• **Information shown**
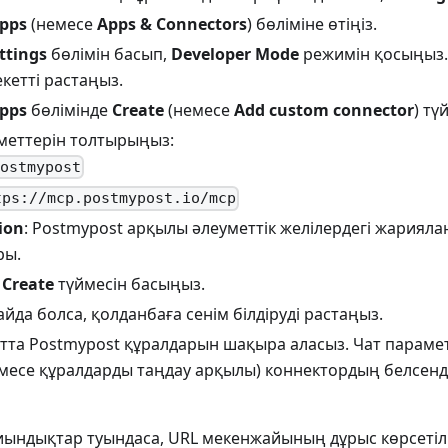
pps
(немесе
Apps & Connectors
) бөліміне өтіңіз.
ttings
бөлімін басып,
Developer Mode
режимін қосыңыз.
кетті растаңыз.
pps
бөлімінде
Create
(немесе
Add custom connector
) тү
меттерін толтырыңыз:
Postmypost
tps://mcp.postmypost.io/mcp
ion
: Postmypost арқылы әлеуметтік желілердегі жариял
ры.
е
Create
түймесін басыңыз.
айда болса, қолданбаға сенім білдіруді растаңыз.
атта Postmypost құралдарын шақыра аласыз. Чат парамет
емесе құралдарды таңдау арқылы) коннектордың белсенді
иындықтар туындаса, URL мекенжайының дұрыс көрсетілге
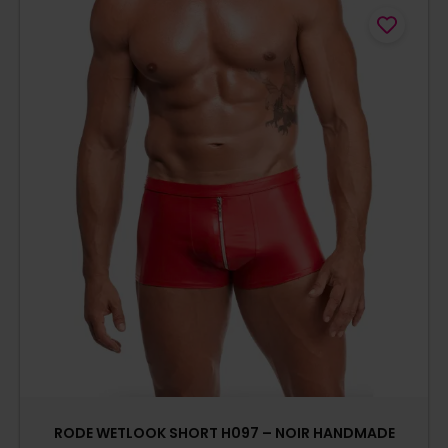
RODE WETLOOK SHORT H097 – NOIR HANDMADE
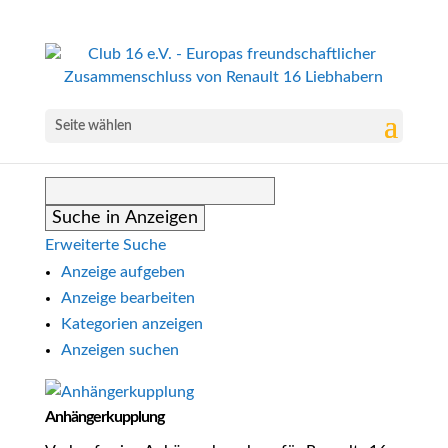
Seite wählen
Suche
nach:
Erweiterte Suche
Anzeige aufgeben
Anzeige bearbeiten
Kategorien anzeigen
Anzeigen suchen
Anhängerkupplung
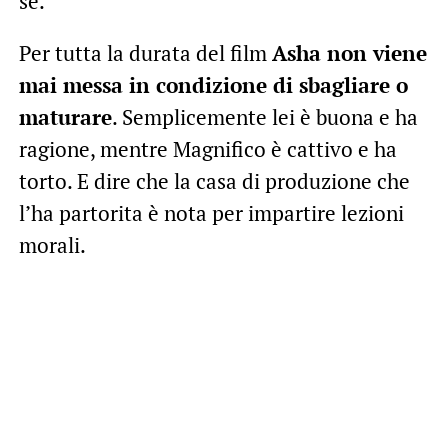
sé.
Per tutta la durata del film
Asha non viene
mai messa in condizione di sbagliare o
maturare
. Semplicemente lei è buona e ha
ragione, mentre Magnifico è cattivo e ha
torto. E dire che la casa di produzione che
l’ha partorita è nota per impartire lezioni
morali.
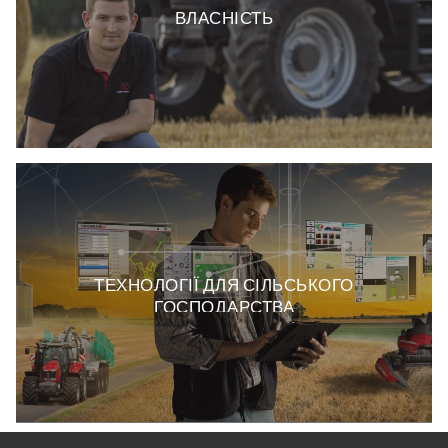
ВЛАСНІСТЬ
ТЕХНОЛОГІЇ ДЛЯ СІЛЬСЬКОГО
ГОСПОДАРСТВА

--

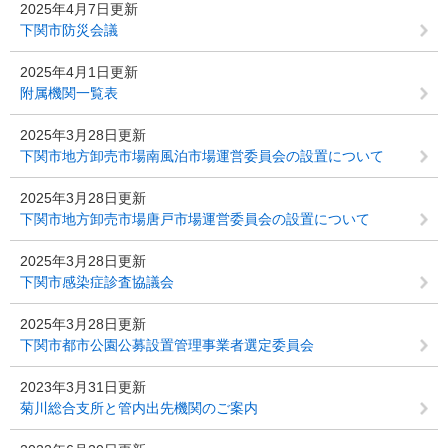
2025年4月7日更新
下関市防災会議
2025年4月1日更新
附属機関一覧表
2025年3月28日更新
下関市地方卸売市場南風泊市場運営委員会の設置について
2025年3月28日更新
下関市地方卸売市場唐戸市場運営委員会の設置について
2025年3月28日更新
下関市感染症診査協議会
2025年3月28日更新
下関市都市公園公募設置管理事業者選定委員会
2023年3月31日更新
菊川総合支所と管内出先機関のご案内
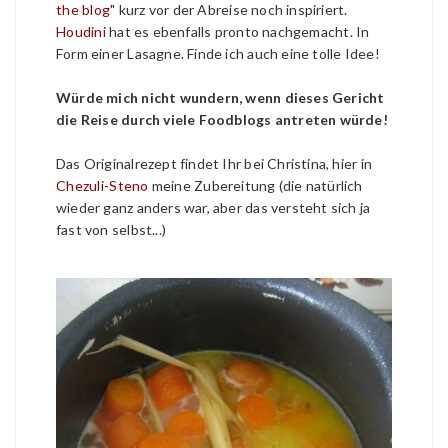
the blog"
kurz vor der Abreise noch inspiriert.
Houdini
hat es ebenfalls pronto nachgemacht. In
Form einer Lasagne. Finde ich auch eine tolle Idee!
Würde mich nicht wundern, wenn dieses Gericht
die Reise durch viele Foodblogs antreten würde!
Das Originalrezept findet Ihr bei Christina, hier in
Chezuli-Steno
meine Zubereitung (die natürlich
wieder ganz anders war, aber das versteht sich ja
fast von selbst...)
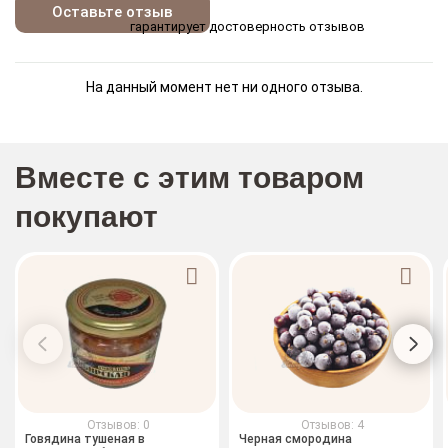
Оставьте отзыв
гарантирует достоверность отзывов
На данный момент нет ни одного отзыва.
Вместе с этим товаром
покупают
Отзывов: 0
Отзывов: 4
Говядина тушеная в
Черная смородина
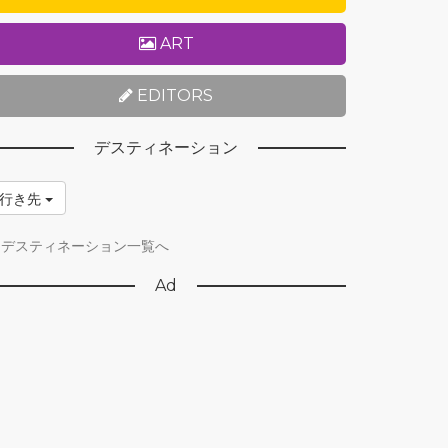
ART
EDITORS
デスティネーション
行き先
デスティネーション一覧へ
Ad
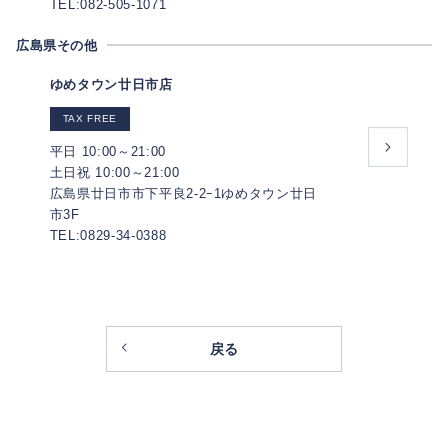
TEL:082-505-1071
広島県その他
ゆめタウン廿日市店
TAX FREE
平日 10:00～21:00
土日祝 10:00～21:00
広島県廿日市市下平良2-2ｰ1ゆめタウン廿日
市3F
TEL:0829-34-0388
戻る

--

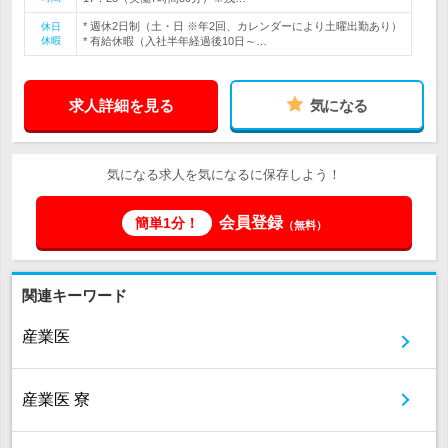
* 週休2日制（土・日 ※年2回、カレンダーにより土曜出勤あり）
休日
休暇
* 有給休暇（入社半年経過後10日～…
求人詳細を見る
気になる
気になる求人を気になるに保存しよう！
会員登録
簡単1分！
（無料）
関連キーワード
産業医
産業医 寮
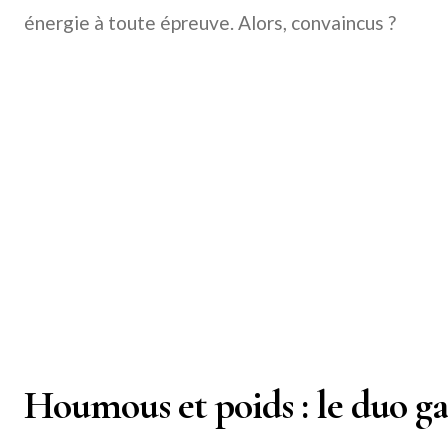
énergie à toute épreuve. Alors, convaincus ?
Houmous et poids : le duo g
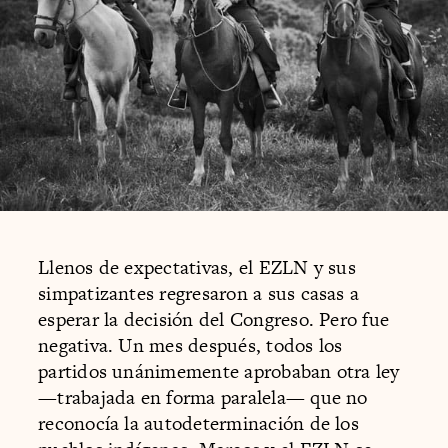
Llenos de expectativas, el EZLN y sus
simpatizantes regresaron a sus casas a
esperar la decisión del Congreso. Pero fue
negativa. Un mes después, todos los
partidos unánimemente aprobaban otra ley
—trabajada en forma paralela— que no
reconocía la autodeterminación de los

• **What this task involves**
Here the job is to copy the stretch of records from the line containing "Seite wählen" through the line containing "ГОСПОДАРСТВА", word for word. Leave every picture out.

• **Final answer**
Seite wählen
Suche
nach:
Erweiterte Suche
Anzeige aufgeben
Anzeige bearbeiten
Kategorien anzeigen
Anzeigen suchen
Anhängerkupplung
sé.
Per tutta la durata del film
Asha non viene
mai messa in condizione di sbagliare o
maturare
. Semplicemente lei è buona e ha
ragione, mentre Magnifico è cattivo e ha
torto. E dire che la casa di produzione che
l’ha partorita è nota per impartire lezioni
morali.
ВЛАСНІСТЬ
ТЕХНОЛОГІЇ ДЛЯ СІЛЬСЬКОГО
ГОСПОДАРСТВА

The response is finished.